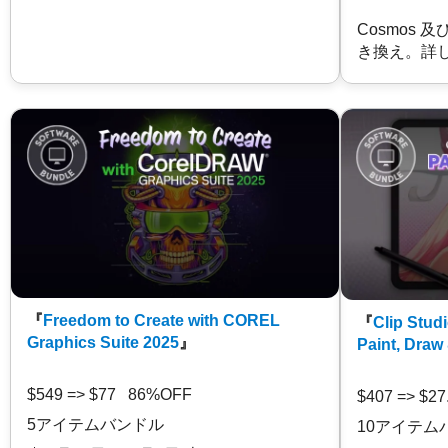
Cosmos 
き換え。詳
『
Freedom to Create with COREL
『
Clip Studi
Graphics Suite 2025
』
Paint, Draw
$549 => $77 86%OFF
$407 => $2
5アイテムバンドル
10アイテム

**EXERCISE DIRECTIONS:** Please copy the lines above exactly as written, apart from any pictures.

**RESPONSE TO THIS TASK:**
Cosmos 
き換え。詳
『
Freedom to Create with COREL
『
Clip Studi
Graphics Suite 2025
』
Paint, Draw
$549 => $77 86%OFF
$407 => $2
5アイテムバンドル
10アイテム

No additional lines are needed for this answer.